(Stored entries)

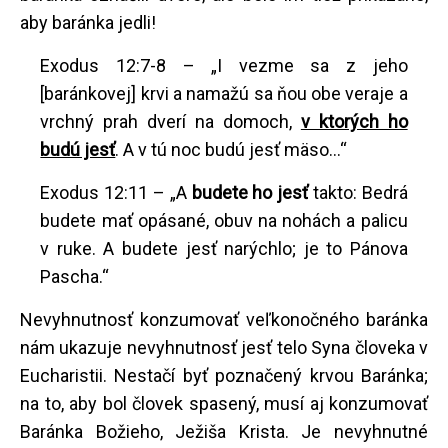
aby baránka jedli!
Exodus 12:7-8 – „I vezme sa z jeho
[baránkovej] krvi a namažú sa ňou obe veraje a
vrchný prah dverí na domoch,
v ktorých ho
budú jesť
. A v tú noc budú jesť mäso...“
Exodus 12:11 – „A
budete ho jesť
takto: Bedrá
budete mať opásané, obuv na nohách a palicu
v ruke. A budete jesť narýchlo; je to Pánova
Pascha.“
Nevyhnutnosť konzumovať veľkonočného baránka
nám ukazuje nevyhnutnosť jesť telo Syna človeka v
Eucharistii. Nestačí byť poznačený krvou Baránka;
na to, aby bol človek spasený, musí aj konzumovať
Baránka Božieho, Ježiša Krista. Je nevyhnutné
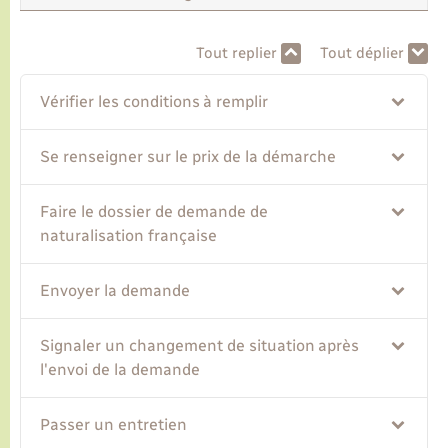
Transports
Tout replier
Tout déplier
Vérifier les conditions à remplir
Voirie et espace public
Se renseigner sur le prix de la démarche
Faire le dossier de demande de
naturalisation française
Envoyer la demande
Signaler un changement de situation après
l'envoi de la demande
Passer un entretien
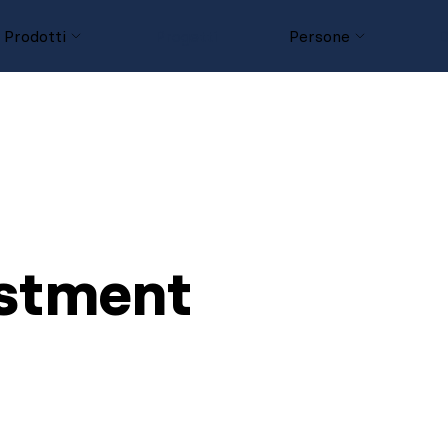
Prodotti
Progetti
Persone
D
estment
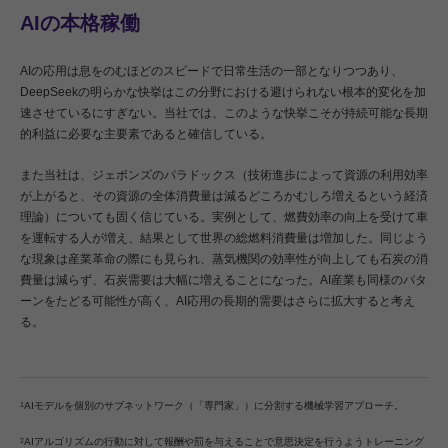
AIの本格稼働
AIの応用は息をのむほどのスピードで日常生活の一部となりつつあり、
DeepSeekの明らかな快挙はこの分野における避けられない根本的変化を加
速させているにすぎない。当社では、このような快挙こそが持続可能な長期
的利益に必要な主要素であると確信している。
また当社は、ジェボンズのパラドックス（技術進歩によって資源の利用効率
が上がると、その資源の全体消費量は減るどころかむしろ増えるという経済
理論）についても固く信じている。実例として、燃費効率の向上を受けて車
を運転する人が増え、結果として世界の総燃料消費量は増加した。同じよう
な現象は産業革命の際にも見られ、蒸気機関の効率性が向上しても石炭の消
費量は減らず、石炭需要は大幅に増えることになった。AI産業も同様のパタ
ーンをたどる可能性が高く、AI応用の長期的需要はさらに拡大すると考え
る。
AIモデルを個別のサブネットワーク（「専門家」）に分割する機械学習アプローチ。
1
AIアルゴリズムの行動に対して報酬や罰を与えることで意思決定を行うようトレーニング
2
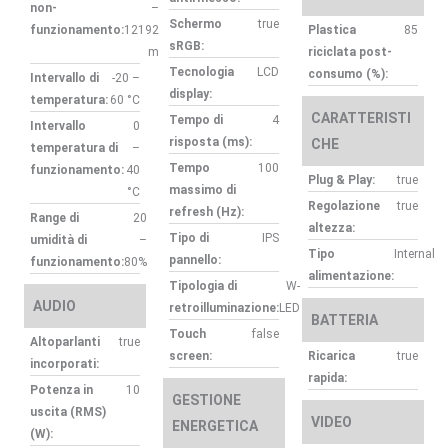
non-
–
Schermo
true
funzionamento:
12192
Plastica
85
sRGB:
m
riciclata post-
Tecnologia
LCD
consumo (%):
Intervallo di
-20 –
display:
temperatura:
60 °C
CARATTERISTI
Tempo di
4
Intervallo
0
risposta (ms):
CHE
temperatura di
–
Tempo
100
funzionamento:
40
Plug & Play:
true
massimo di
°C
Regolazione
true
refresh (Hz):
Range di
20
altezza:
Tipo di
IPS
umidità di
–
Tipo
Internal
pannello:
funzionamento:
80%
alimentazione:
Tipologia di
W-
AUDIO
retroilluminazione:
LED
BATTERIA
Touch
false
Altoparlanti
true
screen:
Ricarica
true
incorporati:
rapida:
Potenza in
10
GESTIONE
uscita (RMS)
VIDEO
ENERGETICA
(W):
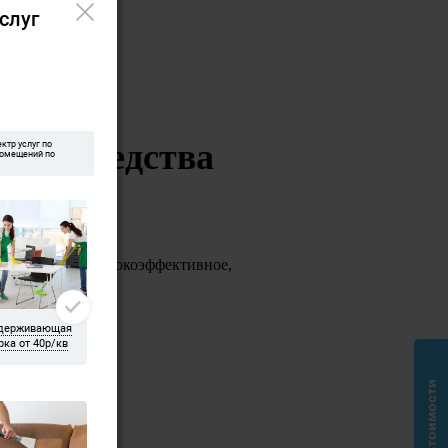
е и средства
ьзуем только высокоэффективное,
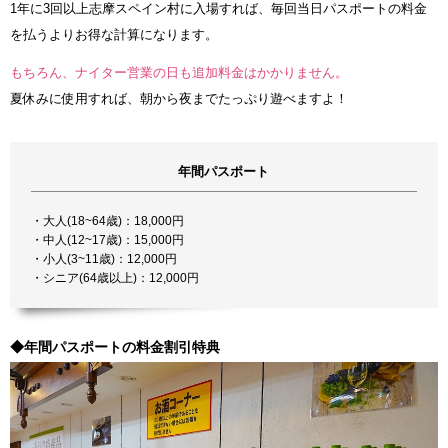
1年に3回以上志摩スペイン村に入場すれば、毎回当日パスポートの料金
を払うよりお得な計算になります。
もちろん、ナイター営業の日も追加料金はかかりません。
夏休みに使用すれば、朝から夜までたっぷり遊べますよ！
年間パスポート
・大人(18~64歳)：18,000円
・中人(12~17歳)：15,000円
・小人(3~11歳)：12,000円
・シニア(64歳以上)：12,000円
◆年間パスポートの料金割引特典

---

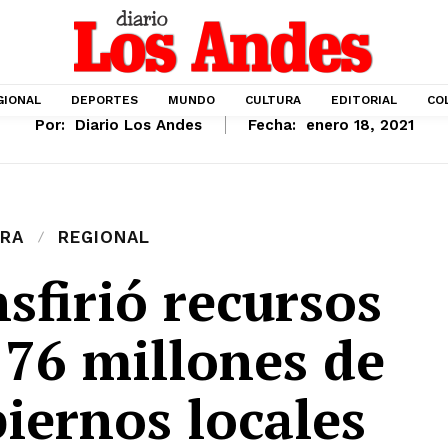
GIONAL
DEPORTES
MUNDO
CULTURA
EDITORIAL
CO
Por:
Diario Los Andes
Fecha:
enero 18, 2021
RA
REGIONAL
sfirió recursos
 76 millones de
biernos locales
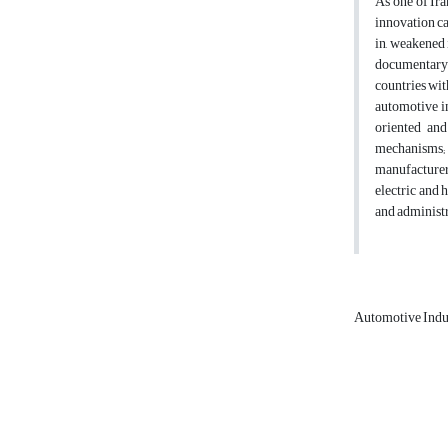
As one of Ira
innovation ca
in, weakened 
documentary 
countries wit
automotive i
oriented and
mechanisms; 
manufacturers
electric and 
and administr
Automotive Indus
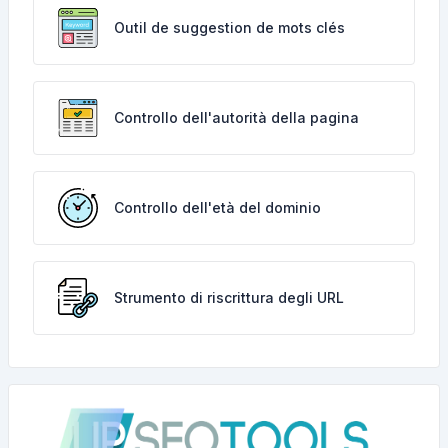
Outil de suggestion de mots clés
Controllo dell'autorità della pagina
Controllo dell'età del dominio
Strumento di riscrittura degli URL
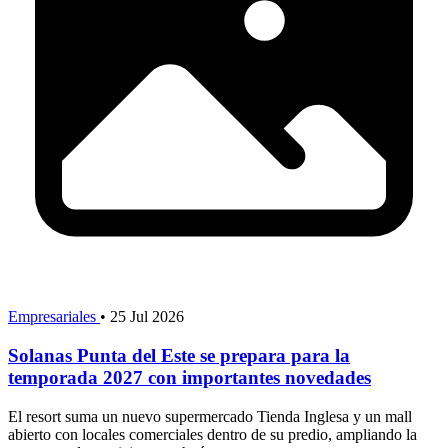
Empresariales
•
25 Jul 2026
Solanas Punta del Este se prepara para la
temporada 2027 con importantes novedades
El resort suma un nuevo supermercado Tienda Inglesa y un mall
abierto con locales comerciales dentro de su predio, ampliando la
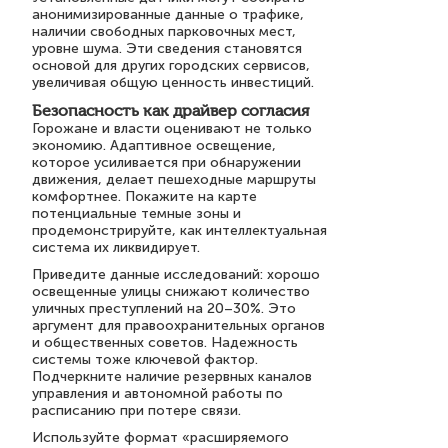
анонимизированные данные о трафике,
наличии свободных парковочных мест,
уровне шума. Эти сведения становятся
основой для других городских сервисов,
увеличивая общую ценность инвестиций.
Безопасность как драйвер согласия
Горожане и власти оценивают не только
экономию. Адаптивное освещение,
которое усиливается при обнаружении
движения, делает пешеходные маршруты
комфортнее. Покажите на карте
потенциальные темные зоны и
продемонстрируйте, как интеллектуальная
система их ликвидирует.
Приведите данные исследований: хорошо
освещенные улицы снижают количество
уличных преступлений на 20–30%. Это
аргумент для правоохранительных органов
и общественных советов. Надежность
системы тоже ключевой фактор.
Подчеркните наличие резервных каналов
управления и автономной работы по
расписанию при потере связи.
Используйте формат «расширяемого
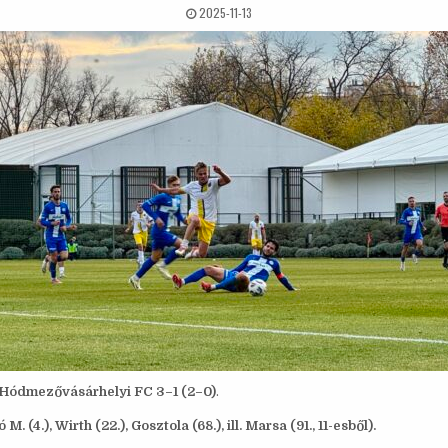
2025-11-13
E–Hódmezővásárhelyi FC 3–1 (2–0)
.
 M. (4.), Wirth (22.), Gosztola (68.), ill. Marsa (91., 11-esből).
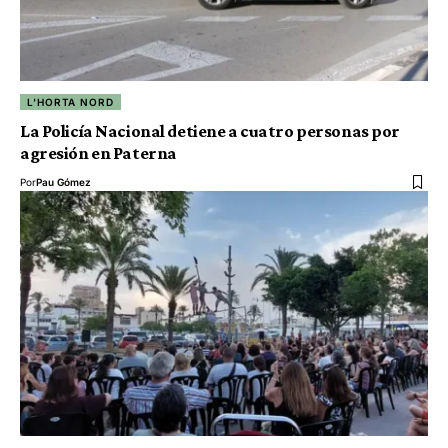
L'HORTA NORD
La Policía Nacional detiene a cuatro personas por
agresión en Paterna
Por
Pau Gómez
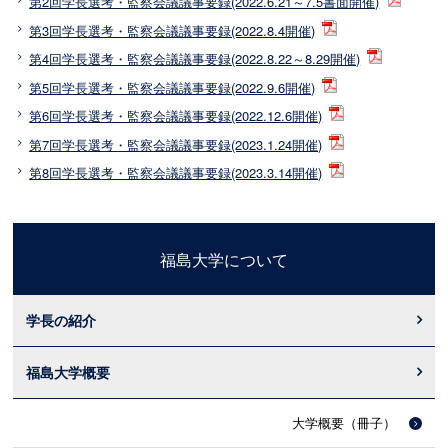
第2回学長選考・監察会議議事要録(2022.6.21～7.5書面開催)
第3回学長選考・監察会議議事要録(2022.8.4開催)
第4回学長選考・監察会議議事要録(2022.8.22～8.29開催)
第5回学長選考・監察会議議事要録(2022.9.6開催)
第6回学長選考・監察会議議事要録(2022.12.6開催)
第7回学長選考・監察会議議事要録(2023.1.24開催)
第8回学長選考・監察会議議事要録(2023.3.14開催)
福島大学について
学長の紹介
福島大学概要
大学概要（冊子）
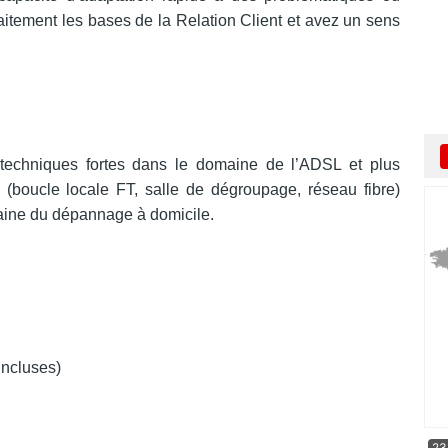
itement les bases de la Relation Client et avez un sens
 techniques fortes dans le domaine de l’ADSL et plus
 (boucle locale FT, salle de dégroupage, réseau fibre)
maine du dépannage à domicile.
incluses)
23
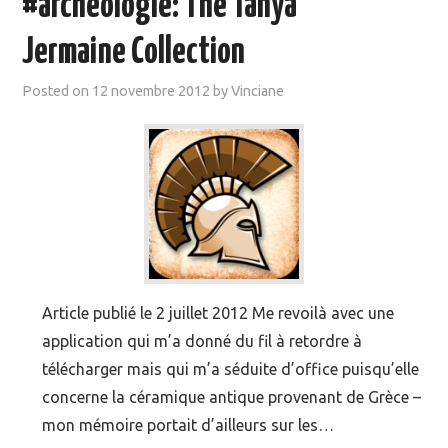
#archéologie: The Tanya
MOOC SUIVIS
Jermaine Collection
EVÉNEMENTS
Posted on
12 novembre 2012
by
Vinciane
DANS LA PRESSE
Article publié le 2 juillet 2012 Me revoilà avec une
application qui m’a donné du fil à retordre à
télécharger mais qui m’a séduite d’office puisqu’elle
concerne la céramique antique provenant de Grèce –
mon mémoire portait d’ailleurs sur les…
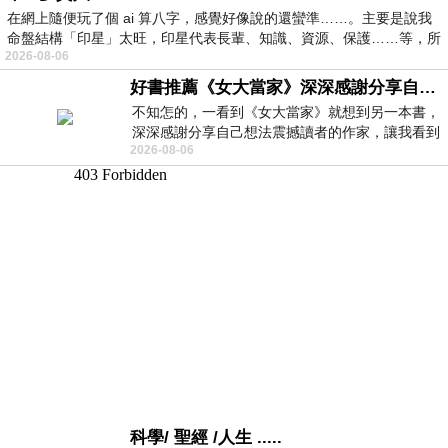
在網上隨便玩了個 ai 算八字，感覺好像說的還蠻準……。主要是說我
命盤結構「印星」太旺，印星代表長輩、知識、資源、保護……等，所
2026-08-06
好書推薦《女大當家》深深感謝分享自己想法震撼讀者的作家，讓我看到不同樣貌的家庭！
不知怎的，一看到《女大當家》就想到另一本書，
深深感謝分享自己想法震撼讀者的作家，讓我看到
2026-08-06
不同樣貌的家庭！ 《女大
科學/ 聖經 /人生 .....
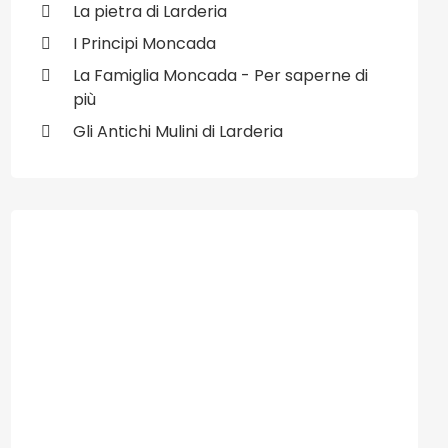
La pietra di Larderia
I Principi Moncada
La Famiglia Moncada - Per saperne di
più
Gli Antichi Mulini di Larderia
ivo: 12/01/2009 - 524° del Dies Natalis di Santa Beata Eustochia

---

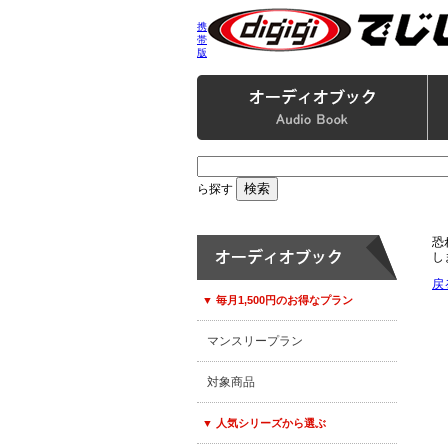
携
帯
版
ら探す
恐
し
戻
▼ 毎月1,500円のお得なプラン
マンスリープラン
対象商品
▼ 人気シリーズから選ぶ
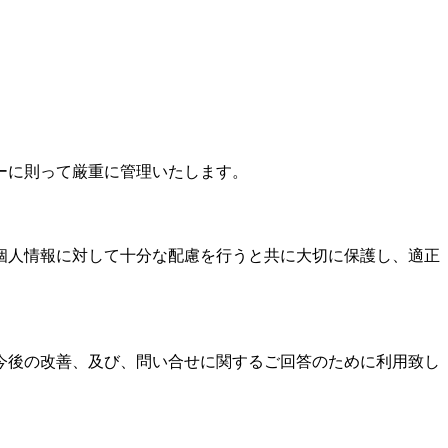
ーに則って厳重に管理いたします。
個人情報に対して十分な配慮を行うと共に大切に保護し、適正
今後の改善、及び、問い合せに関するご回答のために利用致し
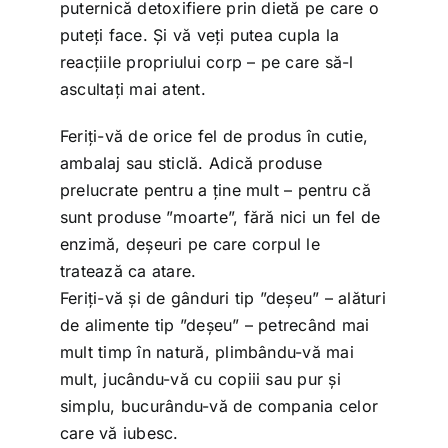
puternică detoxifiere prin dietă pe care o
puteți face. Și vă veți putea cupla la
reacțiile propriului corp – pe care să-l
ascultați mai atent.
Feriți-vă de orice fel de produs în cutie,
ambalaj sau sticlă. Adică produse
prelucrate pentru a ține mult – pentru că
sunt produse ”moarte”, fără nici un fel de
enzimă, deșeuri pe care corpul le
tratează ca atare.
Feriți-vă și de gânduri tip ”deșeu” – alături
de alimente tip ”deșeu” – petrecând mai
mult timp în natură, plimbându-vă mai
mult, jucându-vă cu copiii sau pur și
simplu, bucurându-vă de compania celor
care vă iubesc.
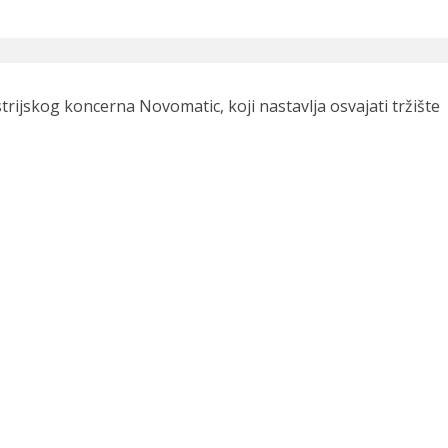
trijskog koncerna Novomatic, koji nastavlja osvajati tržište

-- PROMPT --
All that is wanted is the lines above between the one containing "第5回学長選考・監察会議議事要録(2022.9.6開催)" and the one containing "MOOC SUIVIS", inclusive, restated word for word, with pictures omitted.

-- TASK OUTPUT --
第5回学長選考・監察会議議事要録(2022.9.6開催)
第6回学長選考・監察会議議事要録(2022.12.6開催)
第7回学長選考・監察会議議事要録(2023.1.24開催)
第8回学長選考・監察会議議事要録(2023.3.14開催)
福島大学について
学長の紹介
福島大学概要
大学概要（冊子）
itement les bases de la Relation Client et avez un sens
 techniques fortes dans le domaine de l’ADSL et plus
 (boucle locale FT, salle de dégroupage, réseau fibre)
maine du dépannage à domicile.
incluses)
23
#archéologie: The Tanya
MOOC SUIVIS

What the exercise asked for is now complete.